Allerta Meteo oggi 24 giugno: mappa e bollettino PRETEMP
“Permane un vasto promontorio anticiclonico sub-tropicale che interessa l’intero dominio di previsione. Tuttavia, permarrà attività temporalesca a ciclo diurno che sarà ancora localmente intensa, in particolare sul comparto appenninico centro-meridionale e sulle zone interne della Sardegna. Su queste zone varrà un livello 1 per possibili grandinate di medie dimensioni (3-4 cm) e intense raffiche di vento convettive“, si legge nel bollettino PRETEMP. “Un Livello più generico livello 0 viene attribuito sulle restanti aree montuose ed interne per grandinate di piccole dimensioni e locali intense raffiche di vento. Sulle Alpi e Prealpi occidentali non si esclude il manifestarsi di grandinate border-line tra livello 0 e 1 con chicchi di piccole-medie dimensioni“.
Focus aree Livello 1
Quest’area, “includendo le zone interne della Sardegna, sarà interessata dal passaggio, da NE a SW, di una relativa anomalia di PV a debole componente ciclonica. Pertanto, durante le ore mattutine e del primo pomeriggio, l’effetto dell’intenso irraggiamento solare e di masse d’aria molto calde e umide entro lo strato limite, porterà ad un incremento dell’instabilità (CAPE >1500J/Kg) e, in associazione alla presenza di boundary di basso livello tra flussi da ENE e le brezze marine dal Mar Ligure e Tirreno, si rinnoverà la formazione di convezione multicellulare, anche sottoforma di pulse storm o QLCS, la cui propagazione e trigger sarà in massima parte regolata dal bilancio tra cold pool/outflow boundary e le suddette linee di confluenza stanti modesti parametri di shear, anche se le formazioni convettive risulteranno in genere evolvere da NE a SW sconfinando di preferenza verso l’area tirrenica. La persistenza di CAPE concentrato nella hail growth zone favorirà grandinate con diametri compresi tra 3-4 cm.

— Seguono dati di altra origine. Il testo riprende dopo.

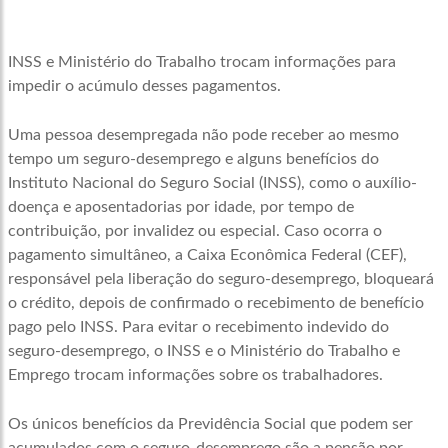
INSS e Ministério do Trabalho trocam informações para
impedir o acúmulo desses pagamentos.
Uma pessoa desempregada não pode receber ao mesmo
tempo um seguro-desemprego e alguns benefícios do
Instituto Nacional do Seguro Social (INSS), como o auxílio-
doença e aposentadorias por idade, por tempo de
contribuição, por invalidez ou especial. Caso ocorra o
pagamento simultâneo, a Caixa Econômica Federal (CEF),
responsável pela liberação do seguro-desemprego, bloqueará
o crédito, depois de confirmado o recebimento de benefício
pago pelo INSS. Para evitar o recebimento indevido do
seguro-desemprego, o INSS e o Ministério do Trabalho e
Emprego trocam informações sobre os trabalhadores.
Os únicos benefícios da Previdência Social que podem ser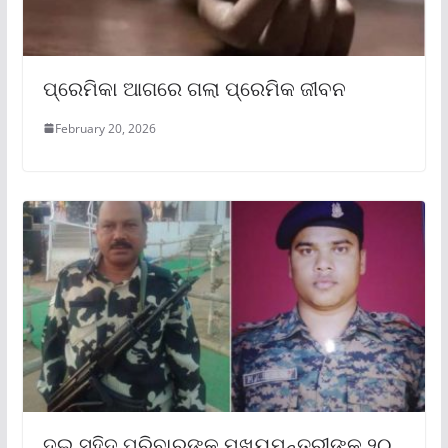
ପ୍ରେମିକା ଆଗରେ ଗଲା ପ୍ରେମିକ ଜୀବନ
February 20, 2026
ଦୁଇ ସହିଦ ପରିବାରଙ୍କୁ ମୁଖ୍ୟମନ୍ତ୍ରୀଙ୍କ ୨୦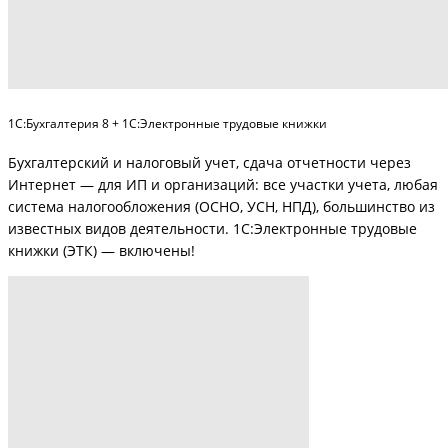
1С:Бухгалтерия 8 + 1С:Электронные трудовые книжки
Бухгалтерский и налоговый учет, сдача отчетности через
Интернет — для ИП и организаций: все участки учета, любая
система налогообложения (ОСНО, УСН, НПД), большинство из
известных видов деятельности. 1С:Электронные трудовые
книжки (ЭТК) — включены!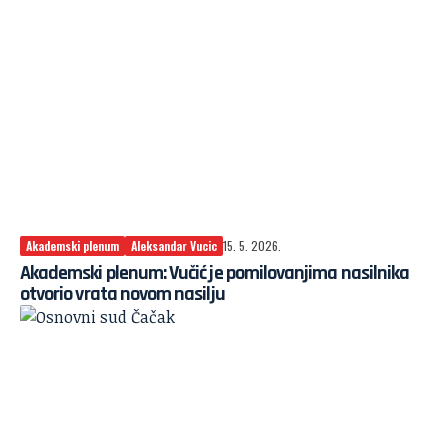
Akademski plenum
Aleksandar Vucic
15. 5. 2026.
Akademski plenum: Vučić je pomilovanjima nasilnika
otvorio vrata novom nasilju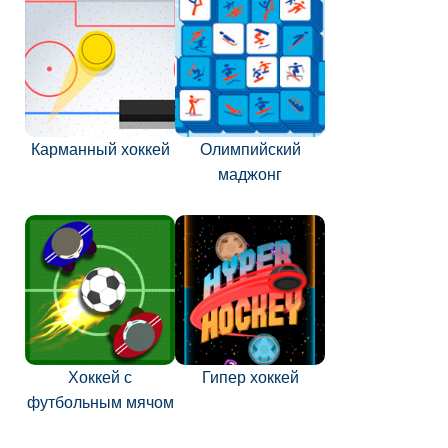
Карманный хоккей
Олимпийский
маджонг
Хоккей с
Гипер хоккей
футбольным мячом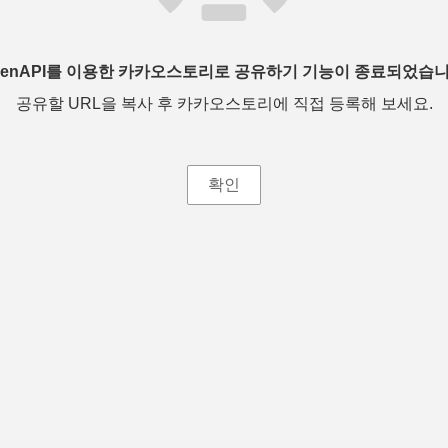
penAPI를 이용한 카카오스토리로 공유하기 기능이 종료되었습니
공유할 URL을 복사 후 카카오스토리에 직접 등록해 보세요.
확인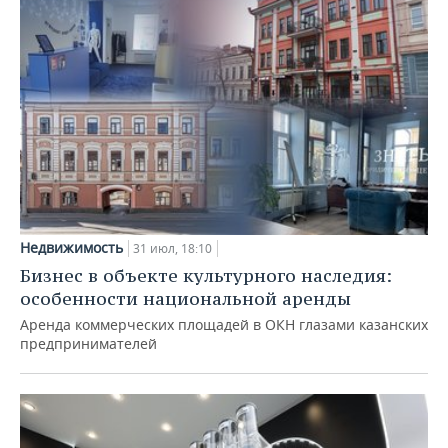
Недвижимость
31 июл, 18:10
Бизнес в объекте культурного наследия:
особенности национальной аренды
Аренда коммерческих площадей в ОКН глазами казанских
предпринимателей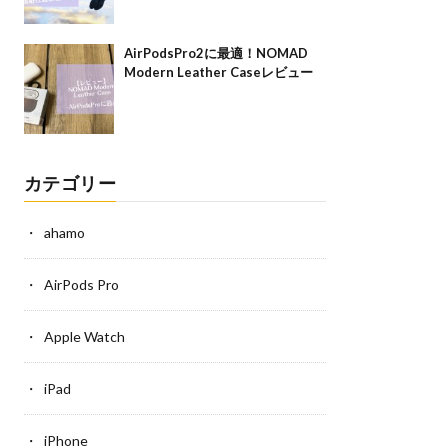
AirPodsPro2に最適！NOMAD
Modern Leather Caseレビュー
カテゴリー
ahamo
AirPods Pro
Apple Watch
iPad
iPhone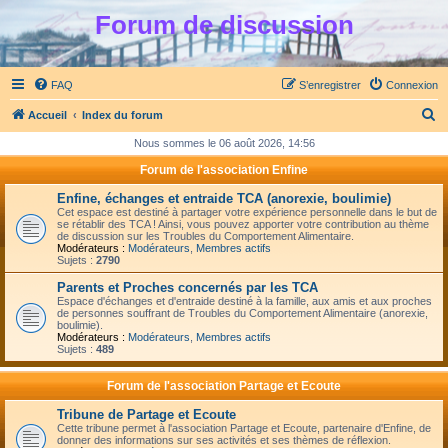
Forum de discussion
FAQ
S’enregistrer
Connexion
R
Accueil
Index du forum
e
Nous sommes le 06 août 2026, 14:56
c
Forum de l'association Enfine
h
Enfine, échanges et entraide TCA (anorexie, boulimie)
e
Cet espace est destiné à partager votre expérience personnelle dans le but de
se rétablir des TCA ! Ainsi, vous pouvez apporter votre contribution au thème
r
de discussion sur les Troubles du Comportement Alimentaire.
Modérateurs :
Modérateurs
,
Membres actifs
c
Sujets :
2790
h
Parents et Proches concernés par les TCA
Espace d'échanges et d'entraide destiné à la famille, aux amis et aux proches
e
de personnes souffrant de Troubles du Comportement Alimentaire (anorexie,
boulimie).
r
Modérateurs :
Modérateurs
,
Membres actifs
Sujets :
489
Forum de l'association Partage et Ecoute
Tribune de Partage et Ecoute
Cette tribune permet à l'association Partage et Ecoute, partenaire d'Enfine, de
donner des informations sur ses activités et ses thèmes de réflexion.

Saranno anche possibili forti raffiche di vento convettive, in particolare presso i sistemi meglio organizzati“, spiegano gli esperti PRETEMP.
Focus aree Livello 0
Nelle ore pomeridiane e serali, “si innescheranno temporali a sviluppo diurno su alcune zone del Nord Italia, in prevalenza alpine e prealpine, essenzialmente sul settore nord-occidentale fino alla Liguria con sviluppo di clusters irregolari o pulse storm, I temporali tenderanno a propagarsi sfruttando gli outflow boundary fino alle pianure limitrofe, laddove potranno aversi grandinate e forti raffiche di vento convettive. Non si escludono isolati fenomeni anche sulla Pianura Padana centrale ma la tendenza ad un ulteriore aumento dei geopotenziali in quota sul Nord Italia rende questa ipotesi relativamente remota“.
“Anche sulla Corsica e sulle altre aree del sud fino alla Sicilia, saranno possibili temporali ad evoluzione diurna. Su queste zone non si escludono grandinate di piccole dimensioni ma con possibili depositi al suolo“, conclude PRETEMP.